At the beginning of the school year a committee was formed to conduct research and analyze new math programs for the Lower School, which is a common practice during an accreditation year. I wanted my colleagues and I to take a close look at other math programs and compare them to Everyday Math, which we have used and liked for many years. Through reading Dr. Jo Boaler's
work, Stanford math professor and co-founder of SanFrancisco Math, and participating in some powerful math professional development to improve our practice, we wanted to do more to meet the needs of our students. Six years had passed since we last purchased the latest edition of Everyday Math, and it was time for us to make sure we had the best math program for our students.
The search committee for a new math program was composed of educators who teach kindergarten through fifth grade students – Joanne Minke (K), Christine Oman (1st & 2nd), Jennifer Hobbs (3rd), Colette Husenitza (4th), Sarah Palazzolo (LS Curriculum Dean), Mandy Howell (5th) and myself. Together we went through a process of determining strengths and weaknesses of our current program, documenting what we wanted in a math curriculum, researching the best programs that align with our criteria, and closely examining online resources and the kindergarten through fifth grade curriculum.
I reached out to the Florida Council of Independent School Lower School Heads and Math coordinators/staff developers on my list-serve and exchanged many emails. Teachers belonging to math groups, surveyed educators from around the nation. We looked at the research that compared programs. We made a list of the top math programs that aligned with our child-centered, constructivist philosophy of teaching and learning and began researching the programs. We set up meetings with program representatives, ordered hard copies, spoke to heads of schools, and used some of the materials with our students. After many months, we reduced our selection to our top five programs. We made these programs available to faculty to examine and kept them in the loop.
We continued the process, having many discussions until we got our list down to our top three. Once we had agreed, we set up opportunities to have members of the committee go to three independent schools using the programs we liked so we could see them in action, talk to teachers and school leaders (find out the pros and cons). Each visit taught many lessons.
There are many good math programs and they all come with different strengths. Some are more workbook heavy and others allow for more hands-on, differentiated learning. The one program that resonated with every teacher on our committee from kindergarten to fifth grade, and the one we thought was the best for our school, was Bridges in Mathematics
Bridges in Mathematics is a comprehensive math program “designed to implement the principles and standards for school mathematics from the National Council of Teachers of Mathematics.”

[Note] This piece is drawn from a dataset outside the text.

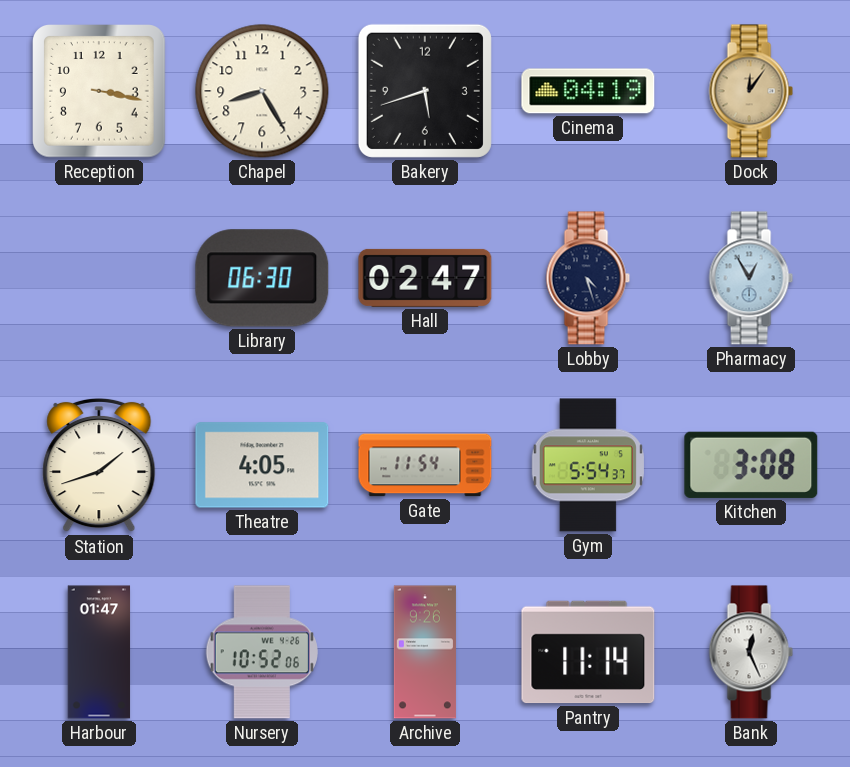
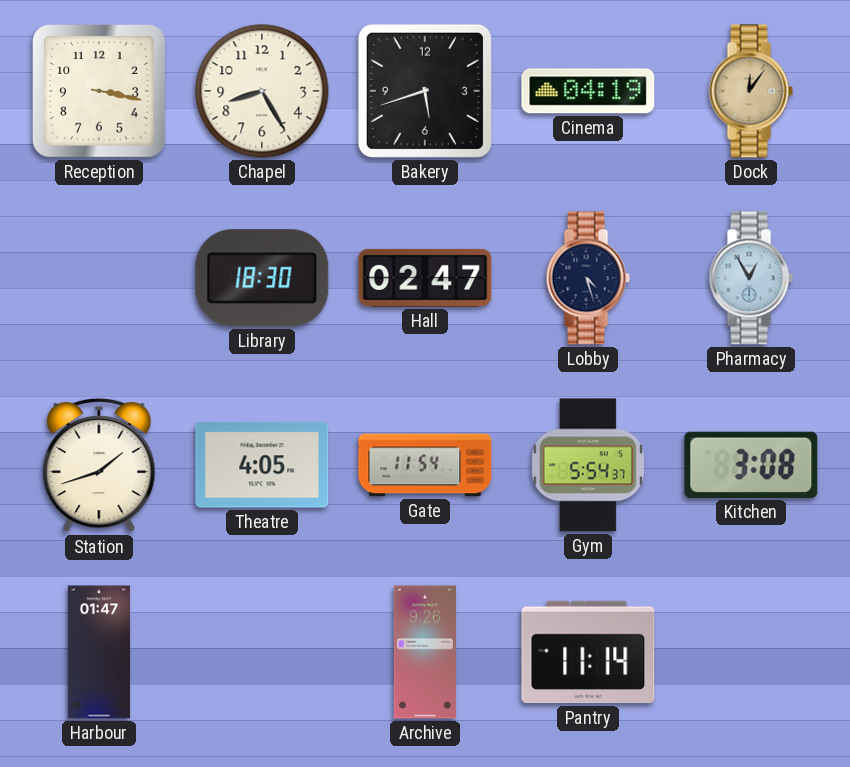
Library: 06:30 -> 18:30
Nursery: 10:52 -> none
Bank: 12:26 -> none
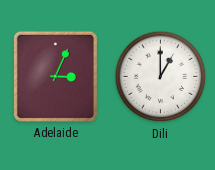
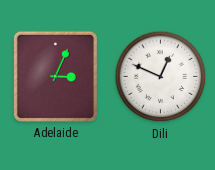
Dili: 1:00 -> 12:49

Two weeks ago we shared the final decision with the faculty, and began to plan our professional development for the summer and school year. Teachers will have access to the program materials throughout the summer and our professional development next year will be focused on this work. The search committee will engage in summer professional development with Sarah and together become our Math Support Team.

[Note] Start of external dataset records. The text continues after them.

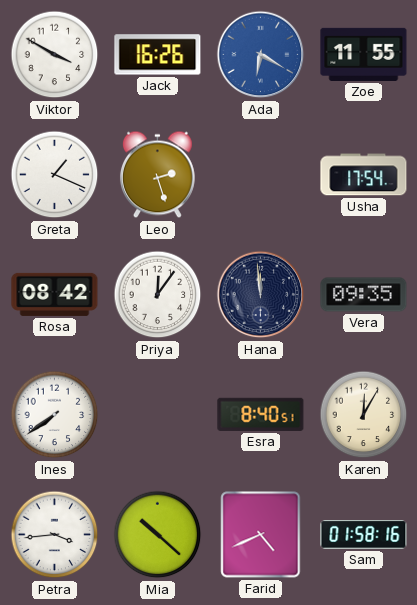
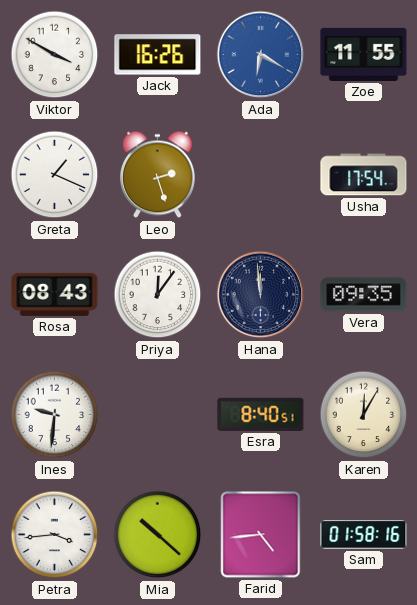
Rosa: 08:42 -> 08:43
Ines: 7:39 -> 9:31
Farid: 4:41 -> 4:44
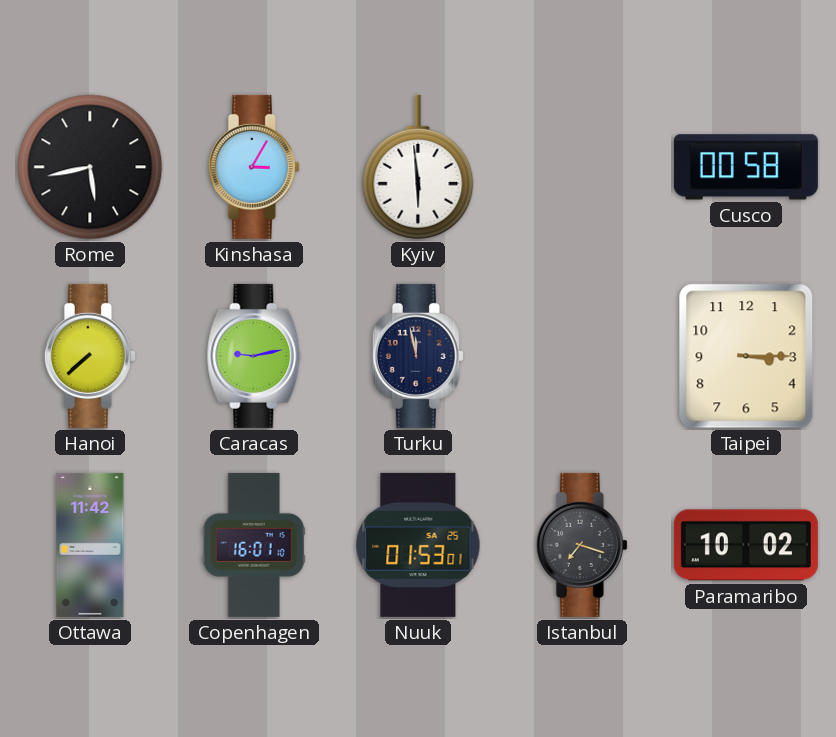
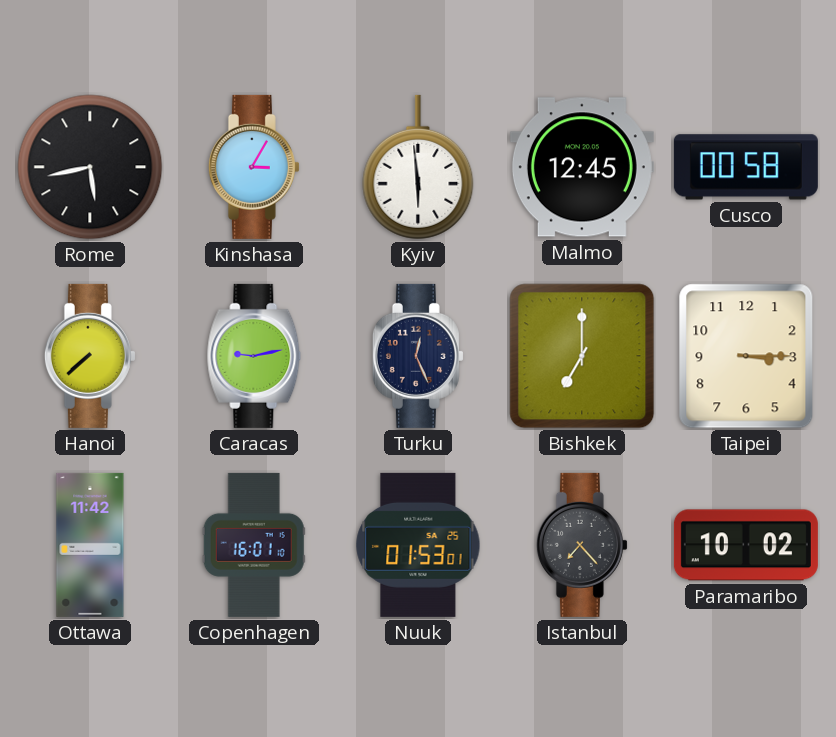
Malmo: none -> 12:45
Turku: 11:58 -> 12:26
Bishkek: none -> 7:00
Istanbul: 7:18 -> 7:23
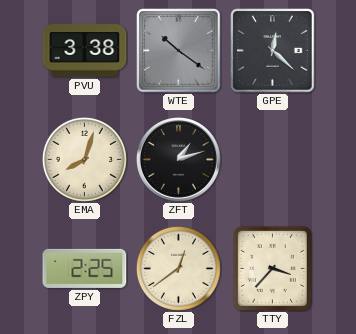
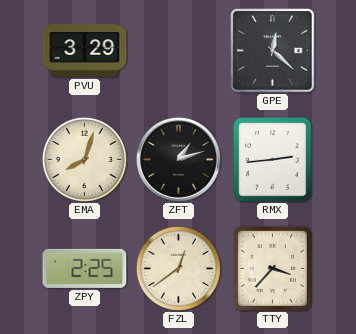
PVU: 3:38 -> 3:29
WTE: 10:21 -> none
RMX: none -> 2:44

Here is what Sarah Palazzolo, the Lower School Dean of Curriculum, has to say about Bridges:
“Aside from being highly recommended by math teachers across the country and internationally and being among the highest rated programs according to EdReports, Bridges is both rigorous and engaging for students. The Bridges curriculum teaches students that math requires perseverance, collaboration, and is social. Our young mathematicians are sure to develop key skills needed to solve complex and novel problems using visual models and manipulatives. Activities within and across grade levels are carefully sequenced to account for how elementary students make sense of and connect mathematical ideas and processes. This, along with the intentional combination of direct instruction, structured investigation, and open exploration, will result in a robust and deep understanding of mathematical concepts. Even more, our most proficient math students are sure to be challenged, a key factor our committee considered when making the decision to select Bridges in Mathematics.”
We know the children will love this new math program and develop into strong mathematical thinkers. You’ll hear more about the program at Back to School Night, but the Math Support Team and I plan to present an overview of Bridges in Mathematics for the Lower School community on September 15, 2022.